Bohn - Na nossa coletiva de imprensa no final do ano passado, previmos muita coisa que não está acontecendo. Havia a previsão até de crises mais graves, que no segundo semestre teríamos estagnação. Acho que não vai acontecer isso. Está sendo surpreendente o comportamento do mercado. Claro, o governo está injetando muito dinheiro, está se endividando, de olho na próxima eleição, e não está se importando com o gasto público. Isso faz um crescimento, de certa forma, artificial. Mas está crescendo. A gente pode dizer que, até o final do ano, vamos para frente devagar, com essa marcha lenta, mas não estamos indo para trás.
JC - O perfil do consumidor se mantém o mesmo ou ele está receoso?
Bohn - Como sempre, quando falta capital, o consumidor cuida do seu gasto. Que bom que é assim porque as pessoas não se endividam. É contra a ciência dizer que falta capital, existe muito dinheiro na economia. Essa é a grande verdade. Todo mundo está procurando onde aplicar melhor, onde vender mais. O consumidor tem tido uma atitude cautelosa por conta de algumas inseguranças jurídicas nacionais, alguns comportamentos dos poderes. Isso tudo provoca uma preocupação. Quem ganha o suficiente para viver e consome tudo, vai continuar consumindo. Esse é o perfil que se mantém. Nós temos um sistema tributário muito errado para crescimento econômico. Tributamos demais o consumo na base. E, agora, com a Reforma Tributária, vamos tributar também o serviço. Isso trava o crescimento econômico. As pessoas que têm mais renda compram bens e aplicam parte do seu capital. As pessoas de menor renda consomem integralmente.
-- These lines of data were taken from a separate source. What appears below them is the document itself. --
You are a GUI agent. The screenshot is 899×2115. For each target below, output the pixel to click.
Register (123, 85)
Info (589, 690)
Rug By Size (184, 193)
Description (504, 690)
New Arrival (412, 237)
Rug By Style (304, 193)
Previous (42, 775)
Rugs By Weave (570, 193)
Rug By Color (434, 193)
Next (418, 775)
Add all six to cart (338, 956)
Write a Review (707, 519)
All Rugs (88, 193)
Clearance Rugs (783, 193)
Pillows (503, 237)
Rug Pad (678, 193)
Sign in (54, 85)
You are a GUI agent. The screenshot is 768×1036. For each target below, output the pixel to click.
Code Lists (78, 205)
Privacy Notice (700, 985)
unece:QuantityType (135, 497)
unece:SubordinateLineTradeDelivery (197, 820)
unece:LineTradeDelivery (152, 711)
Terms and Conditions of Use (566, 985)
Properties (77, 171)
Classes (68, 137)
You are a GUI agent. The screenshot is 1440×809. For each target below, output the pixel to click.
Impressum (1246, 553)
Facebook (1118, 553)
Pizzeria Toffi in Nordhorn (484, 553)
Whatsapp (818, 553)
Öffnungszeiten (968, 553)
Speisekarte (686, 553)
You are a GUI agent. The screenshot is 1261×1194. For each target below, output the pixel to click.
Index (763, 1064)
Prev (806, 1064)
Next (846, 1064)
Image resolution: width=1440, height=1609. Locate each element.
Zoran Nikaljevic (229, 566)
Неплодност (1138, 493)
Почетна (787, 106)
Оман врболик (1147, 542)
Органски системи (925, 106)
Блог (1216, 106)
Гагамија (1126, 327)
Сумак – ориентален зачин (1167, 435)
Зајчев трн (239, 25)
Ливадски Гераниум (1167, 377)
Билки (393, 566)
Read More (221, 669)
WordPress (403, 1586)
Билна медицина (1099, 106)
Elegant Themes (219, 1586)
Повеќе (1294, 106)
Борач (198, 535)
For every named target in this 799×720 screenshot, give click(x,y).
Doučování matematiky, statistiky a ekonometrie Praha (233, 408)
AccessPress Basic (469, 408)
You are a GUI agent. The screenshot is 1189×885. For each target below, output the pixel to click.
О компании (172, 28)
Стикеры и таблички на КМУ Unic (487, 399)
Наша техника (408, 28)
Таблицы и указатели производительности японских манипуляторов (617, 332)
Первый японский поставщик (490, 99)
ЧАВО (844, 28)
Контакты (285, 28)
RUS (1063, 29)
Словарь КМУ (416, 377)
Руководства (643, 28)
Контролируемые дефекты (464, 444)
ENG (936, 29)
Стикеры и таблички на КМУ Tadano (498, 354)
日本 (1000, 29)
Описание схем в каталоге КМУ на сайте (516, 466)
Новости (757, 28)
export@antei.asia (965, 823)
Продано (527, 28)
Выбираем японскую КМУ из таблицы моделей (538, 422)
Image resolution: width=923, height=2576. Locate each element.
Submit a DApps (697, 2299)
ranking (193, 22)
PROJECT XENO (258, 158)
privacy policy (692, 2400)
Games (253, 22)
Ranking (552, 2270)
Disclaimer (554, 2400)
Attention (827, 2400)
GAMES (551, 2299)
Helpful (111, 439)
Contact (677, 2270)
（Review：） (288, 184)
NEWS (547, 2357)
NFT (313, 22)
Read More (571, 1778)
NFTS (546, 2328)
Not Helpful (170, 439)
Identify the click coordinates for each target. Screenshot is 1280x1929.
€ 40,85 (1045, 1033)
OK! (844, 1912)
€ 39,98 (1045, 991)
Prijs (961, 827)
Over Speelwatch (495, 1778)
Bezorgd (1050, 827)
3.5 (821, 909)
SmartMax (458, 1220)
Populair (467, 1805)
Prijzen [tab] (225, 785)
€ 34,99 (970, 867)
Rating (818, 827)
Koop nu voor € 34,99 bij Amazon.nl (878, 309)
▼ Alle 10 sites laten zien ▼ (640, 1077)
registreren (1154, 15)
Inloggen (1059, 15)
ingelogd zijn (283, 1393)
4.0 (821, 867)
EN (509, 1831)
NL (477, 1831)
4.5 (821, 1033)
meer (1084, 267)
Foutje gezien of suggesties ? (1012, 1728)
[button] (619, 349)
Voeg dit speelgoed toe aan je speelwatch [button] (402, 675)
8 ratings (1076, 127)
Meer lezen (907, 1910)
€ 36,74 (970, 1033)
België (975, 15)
JC - Quais as atividades que estão sendo desenvolvidas pela Fecomércio?
Bohn - Estamos sempre trabalhando para mitigar as dificuldades que o empresariado enfrenta. E, claro, o sistema tem dois grandes braços sociais, o Sesc e o Senac, que estão investindo muito. Teremos grandes obras pelo Estado. Estamos construindo uma escola dentro do nosso Sesc Protásio Alves, o Sesc Campestre. Compramos a escola São Judas Tadeu, que passa a ser uma escola do Sesc e do Senac. Enfim, vamos em frente.